De fait, ni le hangar, ni les tentes n'avaient jusqu'à présent hébergé de familles. Ils avaient même été fermés ces derniers mois quand les bateaux avaient cessé d'affluer. Car l'accord migratoire signé entre l'Italie et la Libye avait fini par produire des effets. "Pendant un an, à part un bateau en juillet dernier, il n'y avait plus eu d'arrivées", souligne Maria Pisani, de l'ONG Integra Foundation, spécialiste des questions d'asile à Malte.

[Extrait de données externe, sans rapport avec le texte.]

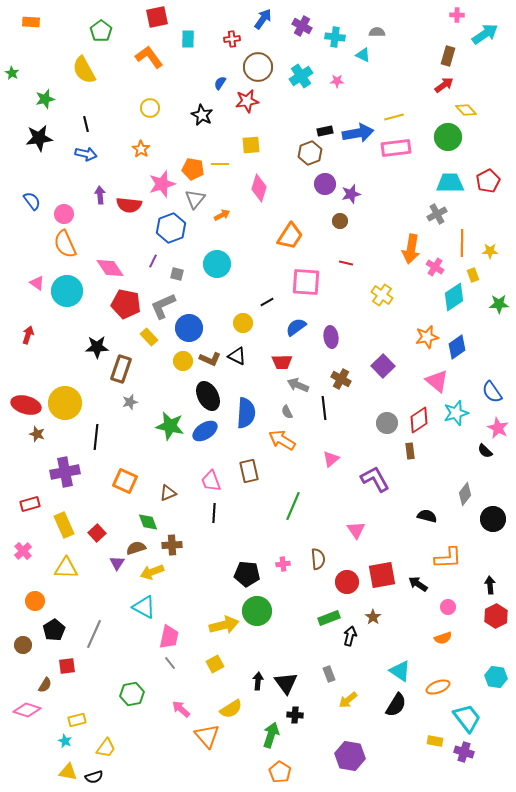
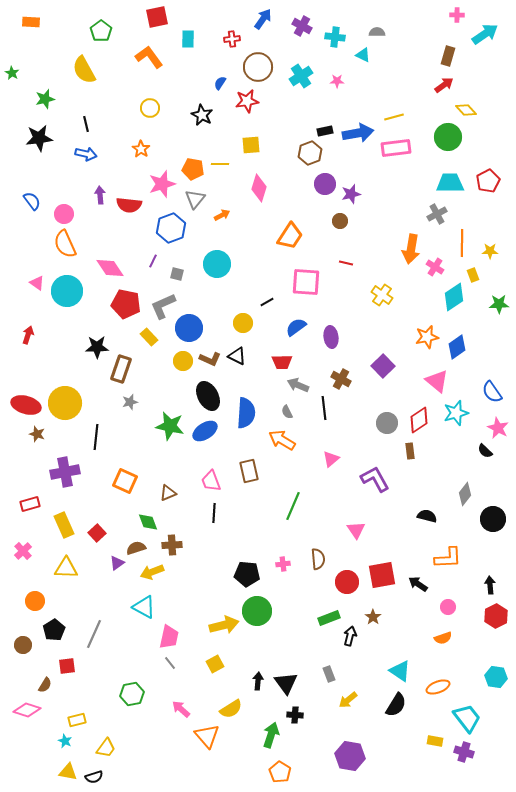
purple triangle at (117, 563): rotated 21 degrees clockwise
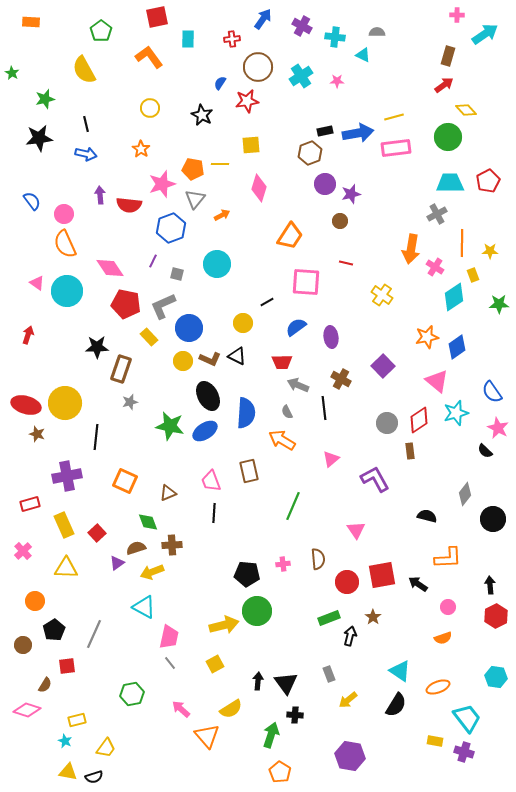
purple cross at (65, 472): moved 2 px right, 4 px down
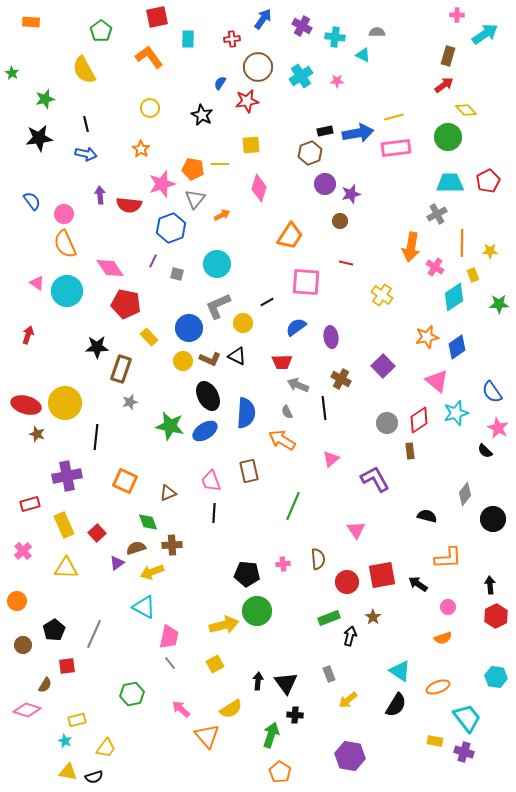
orange arrow at (411, 249): moved 2 px up
gray L-shape at (163, 306): moved 55 px right
orange circle at (35, 601): moved 18 px left
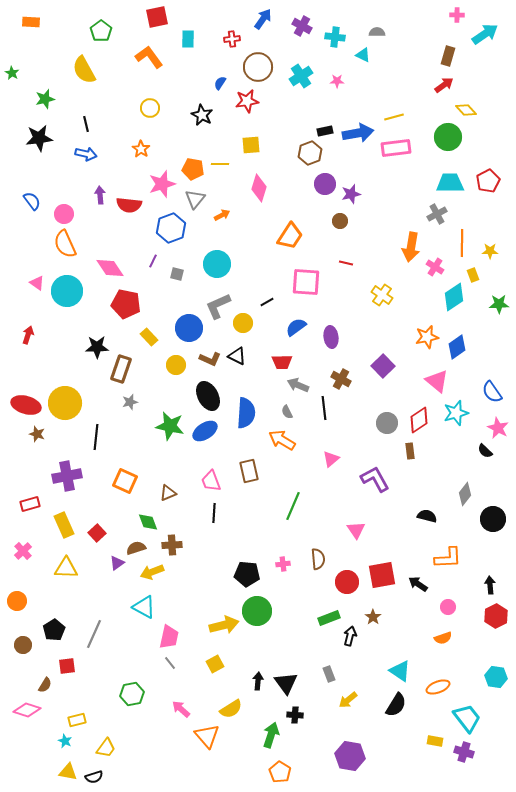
yellow circle at (183, 361): moved 7 px left, 4 px down
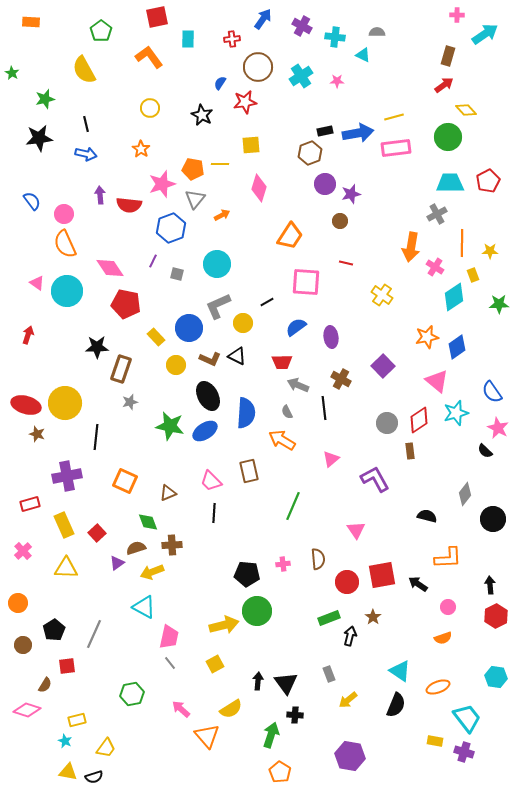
red star at (247, 101): moved 2 px left, 1 px down
yellow rectangle at (149, 337): moved 7 px right
pink trapezoid at (211, 481): rotated 25 degrees counterclockwise
orange circle at (17, 601): moved 1 px right, 2 px down
black semicircle at (396, 705): rotated 10 degrees counterclockwise
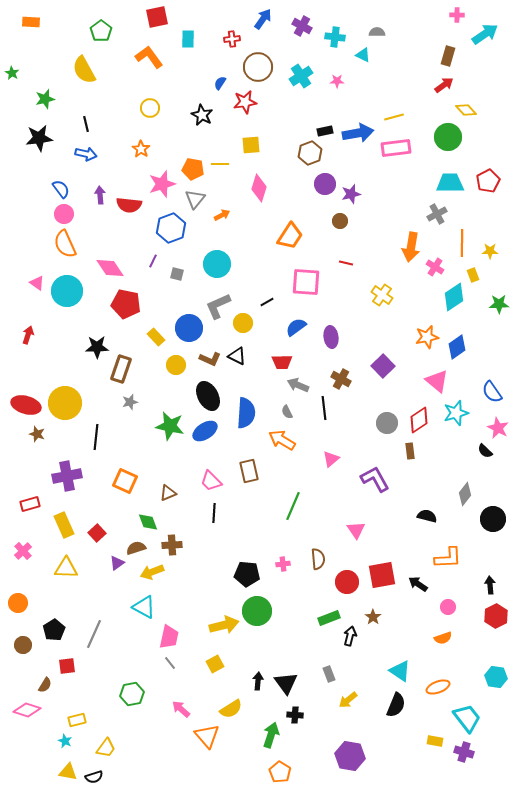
blue semicircle at (32, 201): moved 29 px right, 12 px up
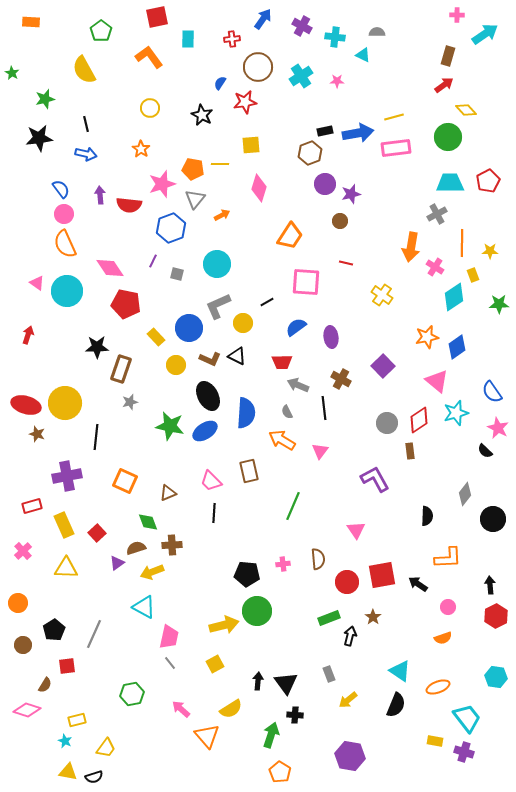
pink triangle at (331, 459): moved 11 px left, 8 px up; rotated 12 degrees counterclockwise
red rectangle at (30, 504): moved 2 px right, 2 px down
black semicircle at (427, 516): rotated 78 degrees clockwise
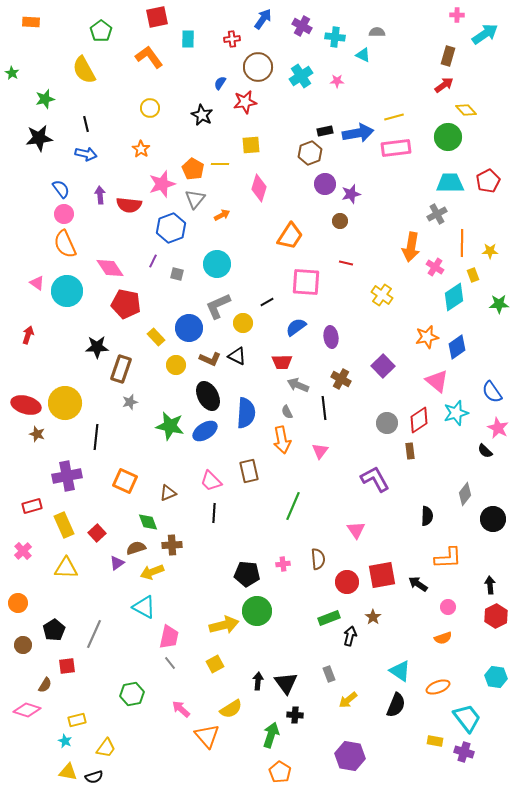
orange pentagon at (193, 169): rotated 20 degrees clockwise
orange arrow at (282, 440): rotated 132 degrees counterclockwise
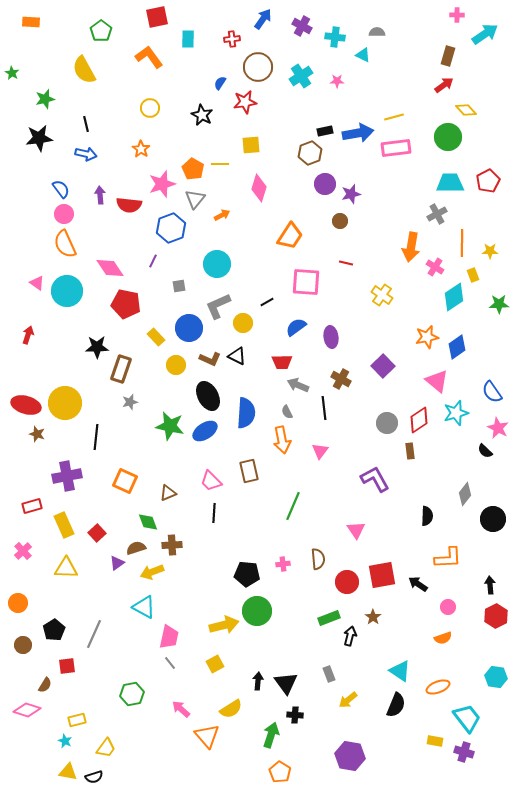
gray square at (177, 274): moved 2 px right, 12 px down; rotated 24 degrees counterclockwise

Elle aussi juge insoutenable la situation à Hal Far. En raison de l'isolement géographique des réfugiés, elle dénonce leur "ghettoïsation". "Les leçons des années passées n'ont pas été tirées, estime-t-elle. Rien n'a été fait pour améliorer les équipements. Les conditions ont même empiré." "Plutôt que de prévoir des possibilités d'installation et d'intégration sur place, poursuit-elle, les autorités maltaises ont tout misé sur la réinstallation ou la relocalisation dans d'autres pays européens ou occidentaux. Cela correspond à leur stratégie. Elles organisent la pénurie dans les bâtiments en dur pour encourager les personnes à partir plutôt qu'à rester." Autrement dit, Malte privilégie l'urgence pour éviter l'installation des nouveaux arrivants et obliger ses partenaires européens à les accueillir.